- THE DATA -

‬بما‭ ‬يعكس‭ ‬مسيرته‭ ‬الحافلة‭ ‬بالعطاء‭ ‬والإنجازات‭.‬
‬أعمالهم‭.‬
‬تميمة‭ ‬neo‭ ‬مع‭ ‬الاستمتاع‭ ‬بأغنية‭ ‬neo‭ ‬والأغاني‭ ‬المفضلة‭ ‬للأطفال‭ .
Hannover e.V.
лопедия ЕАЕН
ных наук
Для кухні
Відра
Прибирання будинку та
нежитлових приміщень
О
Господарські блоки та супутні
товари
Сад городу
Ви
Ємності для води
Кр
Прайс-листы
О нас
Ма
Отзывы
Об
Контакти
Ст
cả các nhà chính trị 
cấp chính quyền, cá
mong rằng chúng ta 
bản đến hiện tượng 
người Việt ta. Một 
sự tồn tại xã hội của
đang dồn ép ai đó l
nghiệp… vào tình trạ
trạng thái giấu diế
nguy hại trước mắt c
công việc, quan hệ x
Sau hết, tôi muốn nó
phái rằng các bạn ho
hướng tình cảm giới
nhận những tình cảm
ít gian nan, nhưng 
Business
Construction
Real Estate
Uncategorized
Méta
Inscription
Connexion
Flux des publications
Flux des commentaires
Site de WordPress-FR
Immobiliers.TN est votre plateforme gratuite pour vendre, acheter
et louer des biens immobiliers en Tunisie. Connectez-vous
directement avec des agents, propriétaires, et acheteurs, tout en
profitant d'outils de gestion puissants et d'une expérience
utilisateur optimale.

--

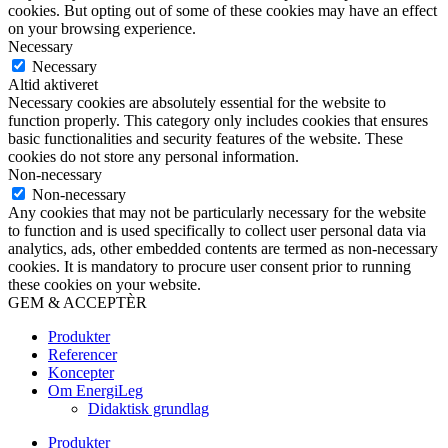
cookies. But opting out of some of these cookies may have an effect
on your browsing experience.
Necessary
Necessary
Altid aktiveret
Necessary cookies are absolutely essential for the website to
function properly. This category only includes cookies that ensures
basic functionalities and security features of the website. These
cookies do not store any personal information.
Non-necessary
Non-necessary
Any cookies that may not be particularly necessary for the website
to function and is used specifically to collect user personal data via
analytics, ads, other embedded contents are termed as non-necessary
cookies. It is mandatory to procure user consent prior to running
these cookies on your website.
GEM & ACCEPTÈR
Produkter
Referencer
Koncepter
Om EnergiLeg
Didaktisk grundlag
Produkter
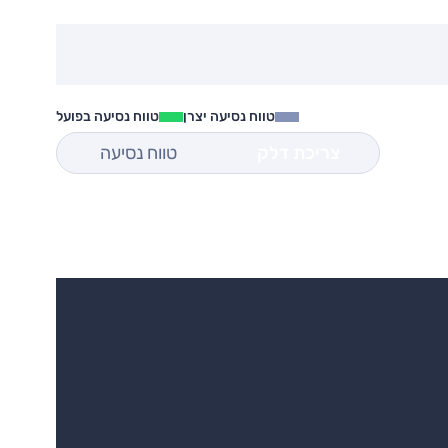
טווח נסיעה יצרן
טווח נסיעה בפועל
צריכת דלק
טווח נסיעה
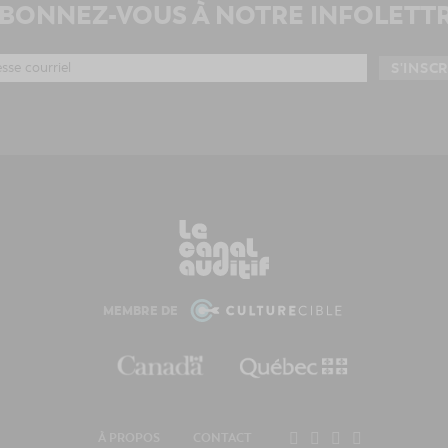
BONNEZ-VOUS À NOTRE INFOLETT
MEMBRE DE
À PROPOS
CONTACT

- REQUIRED ACTION -
Using the data above, reproduce exactly the lines between those holding "Inscription" and "utilisateur optimale.", inclusive, and no others.

- OUTPUT FOR THIS EXERCISE -
Inscription
Connexion
Flux des publications
Flux des commentaires
Site de WordPress-FR
Immobiliers.TN est votre plateforme gratuite pour vendre, acheter
et louer des biens immobiliers en Tunisie. Connectez-vous
directement avec des agents, propriétaires, et acheteurs, tout en
profitant d'outils de gestion puissants et d'une expérience
utilisateur optimale.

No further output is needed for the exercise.